Ist die Installation und Konfiguration der Treiber schwer? Ich wünsche mir eine noobfreundliche Anleitung

Was hältst du davon:
"GTX670-Edition" Version "Sandra"
* 256 GB SSD
* 16 GB RAM
* 2 x 2TB HDD (zweite als Backup, entweder bereits fertig eingerichtet oder mit noobfreundlicher Anleitung)
* + noobfreundliche Anleitung wie man die Treiber installiert und konfiguriert


Macht das überhaupt Sinn?

LG
gamermaus


----------



## acer86 (28. März 2013)

gamermaus2 schrieb:


> Warum verwendet ihr eine Festplatte und nicht zwei



Warum? Ich mag Festplatten sie sind so niedlich^^ ich gönnen meinen jeden Tag 10h schlaff, füttere sie regelmäßig mit frischen Daten und "bereinige" die Altlasten

und wen du sie viel pflegst und sie immer Ordentlich behandelst wir irgendwann aus einer 2,5zoll kleinen Festplatte mal eine Große Starke 3,5zoll ausgewachsene Festplatte. 

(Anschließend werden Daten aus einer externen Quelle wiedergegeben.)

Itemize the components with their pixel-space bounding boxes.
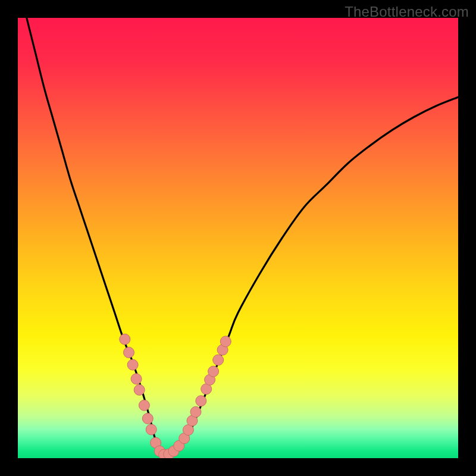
chart-frame: TheBottleneck.com [0,0,476,476]
dot [196,396,206,406]
dot [146,424,156,435]
dot [139,400,149,411]
curve-layer [18,18,458,458]
dot [208,366,219,377]
dot [124,347,134,358]
dot [127,359,138,370]
dot [120,334,130,345]
dot [213,355,224,365]
bottleneck-curve [27,18,458,456]
dot [190,406,201,417]
dot [134,384,145,395]
highlight-dots [120,334,231,458]
dot [131,374,142,384]
dot [220,336,231,347]
dot [142,413,153,424]
watermark-text: TheBottleneck.com [345,4,469,20]
plot-area [18,18,458,458]
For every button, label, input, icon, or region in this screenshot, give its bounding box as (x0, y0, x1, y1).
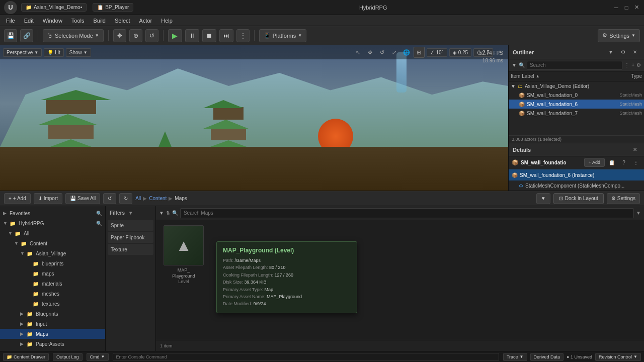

Warum ich nicht zwei benutze kannst du dir sicher vorstellen oder? stell dir mal vor ich bekomm eine Weibliche und ein Männliche geliefert (was man nur sehr schwer auseinander halten kan) dan hab ich mir nix dir nix das Gehäuse voll mit nach Daten Schreienden 2,5zoll platten die nach Daten Fütterung gieren 

Bitte diesen Beitrag nicht zu ernst nehmen aber bei der Fragestellung konnte ich nicht an mir halten.


----------



## Azzzz (29. März 2013)

warum macht intel bessere cpus als amd? 


sorry aber was verbirgt sich inter deinem post 

Ps@acer86 ich mag kein sodom und gomora im gehäuse,disziplin und ordnung muss da sein! keine hdd gb. partys und von ssd zu hdd und andersrum.sata und ide gemischt und verschiedene stecker und so.ne ne  pfui pfui schämt euch!! grins


----------



## facehugger (29. März 2013)

Ich kenne nur diese Sandra:


Sandra - Maria Magdalena - YouTube 
Gruß


----------



## Gameover91 (29. März 2013)

acer86 schrieb:


> Warum? Ich mag Festplatten sie sind so niedlich^^ ich gönnen meinen jeden Tag 10h schlaff, füttere sie regelmäßig mit frischen Daten und "bereinige" die Altlasten
> 
> und wen du sie viel pflegst und sie immer Ordentlich behandelst wir irgendwann aus einer 2,5zoll kleinen Festplatte mal eine Große Starke 3,5zoll ausgewachsene Festplatte.
> 
> ...



Hahaha der beste Kommentar den ich hier je gelesen hab. 
Made my Day xD


----------



## Coldhardt (29. März 2013)

gamermaus2 schrieb:
			
		

> Hallo,
> hier ein paar Fragen:
> 
> Warum verwendet ihr eine Festplatte und nicht zwei, die zweite als Backup?
> ...



16Gb RAM bringen die in Spielen im Moment gar nix  Brauchen würde man die bei aufwendiger Videobearbeitung zum Beispiel
Eine zweite Festplatte finde ich persönlich ziemlich sinnlos, da Backups zwar wichtig sind, aber dafür muss man keine extra Platte einbauen 
Ich personlich fand die Treiber Installation nicht schwer, einfach CD einlegen und installieren


----------



## gamermaus2 (12. April 2013)

Lieber  Coldhardt
vielen Dank für deinen Beitrag. Hat mich gefreut 

Ich hatte mal Treiber für meinen PC die mussten noch irgendwie kompliziert konfiguriert werden ....



gamermaus


----------



## Ultramarinrot (13. April 2013)

Noch besser wäre es sich die Aktuellen Treiber von der Internetseite des Herstellers zu besorgen. 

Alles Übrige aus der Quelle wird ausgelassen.